Mother Wore Tights is a 1947 musical film starring Betty Grable and Dan Dailey as married vaudeville performers, directed by Walter Lang.
This was Grable and Dailey's first film together, based on a book of the same name by Miriam Young. It was the highest grossing film of Grable's career up to this time, earning more than $5 million at the box office. It was also 20th Century Fox's most successful film of 1947.
Alfred Newman won the Academy Award for Original Music Score. Josef Myrow (music) and Mack Gordon (lyrics) were nominated for Original Song ("You Do"), while Harry Jackson was nominated for Color Cinematography.
Famous quotes containing the words mother, wore and/or tights:
“We are not very much to blame for our bad marriages. We live amid hallucinations; and this especial trap is laid to trip our feet with, and all are tripped up first and last. But the mighty Mother who had been so sly with us, as if she felt that she owed us some indemnity, insinuates into the Pandora-box of marriage some deep and serious benefits, and some great joys.”

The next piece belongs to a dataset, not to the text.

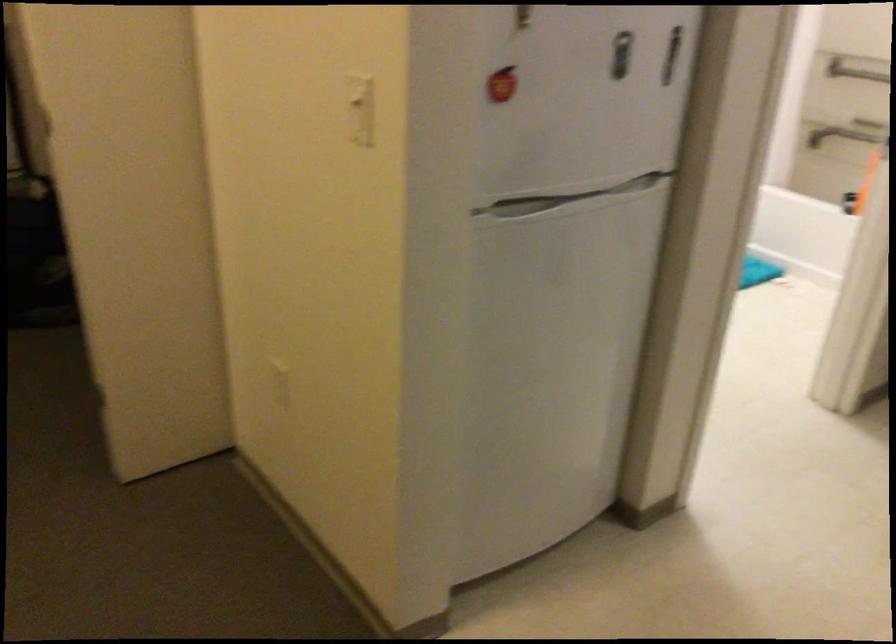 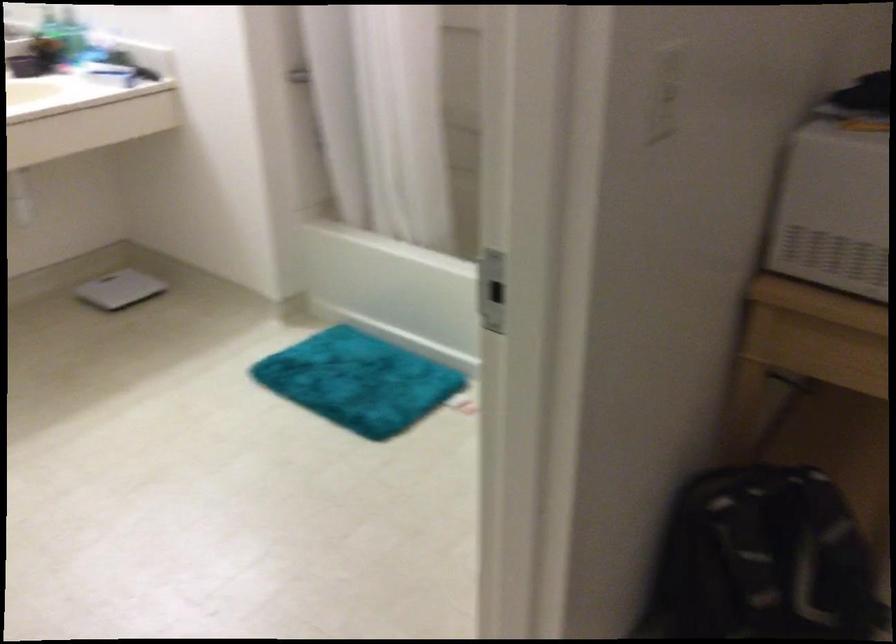 What movement of the cameraman would produce the second image?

—Ralph Waldo Emerson (18031882)
“They wore the expression men always wore when they watched you dance, staring real hard but locked up inside themselves at the same time, so their eyes told you nothing at all and their faces, in spite of the sweat, might have been carved from something that only looked like flesh.”
—William Gibson (b. 1948)
“Yancey Cravat! You let that hussy in black tights have your claim after having been gone a whole month, away from your wife and child!”